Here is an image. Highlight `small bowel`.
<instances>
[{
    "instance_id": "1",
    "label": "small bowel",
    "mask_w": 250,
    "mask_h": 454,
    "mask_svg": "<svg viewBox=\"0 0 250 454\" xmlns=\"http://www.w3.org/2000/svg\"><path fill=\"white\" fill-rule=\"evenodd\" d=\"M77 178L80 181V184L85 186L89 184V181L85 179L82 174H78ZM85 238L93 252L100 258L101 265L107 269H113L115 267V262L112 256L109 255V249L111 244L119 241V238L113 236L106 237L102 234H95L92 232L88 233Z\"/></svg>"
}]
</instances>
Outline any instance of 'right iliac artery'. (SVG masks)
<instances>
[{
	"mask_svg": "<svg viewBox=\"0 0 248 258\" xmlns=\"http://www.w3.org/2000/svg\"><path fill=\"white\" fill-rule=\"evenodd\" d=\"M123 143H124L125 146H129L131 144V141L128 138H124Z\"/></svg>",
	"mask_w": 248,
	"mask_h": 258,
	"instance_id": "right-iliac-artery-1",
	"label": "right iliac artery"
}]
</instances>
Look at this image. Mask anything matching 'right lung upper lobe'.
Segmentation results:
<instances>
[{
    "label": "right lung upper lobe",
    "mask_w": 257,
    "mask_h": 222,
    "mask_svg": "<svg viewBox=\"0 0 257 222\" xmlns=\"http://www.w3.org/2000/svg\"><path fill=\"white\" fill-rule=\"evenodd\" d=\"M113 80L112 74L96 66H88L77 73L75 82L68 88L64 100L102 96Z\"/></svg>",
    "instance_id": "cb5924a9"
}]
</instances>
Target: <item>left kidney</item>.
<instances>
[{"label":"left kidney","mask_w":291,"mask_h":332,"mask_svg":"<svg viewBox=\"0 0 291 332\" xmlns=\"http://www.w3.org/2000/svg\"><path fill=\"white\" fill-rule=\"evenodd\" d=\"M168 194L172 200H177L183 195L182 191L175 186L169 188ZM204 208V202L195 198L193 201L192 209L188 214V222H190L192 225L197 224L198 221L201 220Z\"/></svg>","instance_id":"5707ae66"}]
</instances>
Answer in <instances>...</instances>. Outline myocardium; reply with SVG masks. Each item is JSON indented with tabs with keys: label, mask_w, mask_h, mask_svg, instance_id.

▬▬▬▬▬▬

Exercise
Could you copy every record above exactly as written?

Reply to the exercise
Here is an image. Highlight `small bowel`.
<instances>
[{
    "instance_id": "1",
    "label": "small bowel",
    "mask_w": 250,
    "mask_h": 454,
    "mask_svg": "<svg viewBox=\"0 0 250 454\" xmlns=\"http://www.w3.org/2000/svg\"><path fill=\"white\" fill-rule=\"evenodd\" d=\"M77 178L80 181V184L85 186L89 184V181L85 179L82 174H78ZM85 238L93 252L100 258L101 265L107 269H113L115 267V262L112 256L109 255V249L111 244L119 241V238L113 236L106 237L102 234H95L92 232L88 233Z\"/></svg>"
}]
</instances>
Outline any instance of 'right iliac artery'. (SVG masks)
<instances>
[{
	"mask_svg": "<svg viewBox=\"0 0 248 258\" xmlns=\"http://www.w3.org/2000/svg\"><path fill=\"white\" fill-rule=\"evenodd\" d=\"M123 143H124L125 146H129L131 144V141L128 138H124Z\"/></svg>",
	"mask_w": 248,
	"mask_h": 258,
	"instance_id": "right-iliac-artery-1",
	"label": "right iliac artery"
}]
</instances>
Look at this image. Mask anything matching 'right lung upper lobe'.
Segmentation results:
<instances>
[{
    "label": "right lung upper lobe",
    "mask_w": 257,
    "mask_h": 222,
    "mask_svg": "<svg viewBox=\"0 0 257 222\" xmlns=\"http://www.w3.org/2000/svg\"><path fill=\"white\" fill-rule=\"evenodd\" d=\"M113 80L112 74L96 66H88L77 73L75 82L68 88L64 100L102 96Z\"/></svg>",
    "instance_id": "cb5924a9"
}]
</instances>
Target: <item>left kidney</item>.
<instances>
[{"label":"left kidney","mask_w":291,"mask_h":332,"mask_svg":"<svg viewBox=\"0 0 291 332\" xmlns=\"http://www.w3.org/2000/svg\"><path fill=\"white\" fill-rule=\"evenodd\" d=\"M168 194L172 200H177L183 195L182 191L175 186L169 188ZM204 208V202L195 198L193 201L192 209L188 214V222H190L192 225L197 224L198 221L201 220Z\"/></svg>","instance_id":"5707ae66"}]
</instances>
Answer in <instances>...</instances>. Outline myocardium; reply with SVG masks. Each item is JSON indented with tabs with keys: label, mask_w, mask_h, mask_svg, instance_id.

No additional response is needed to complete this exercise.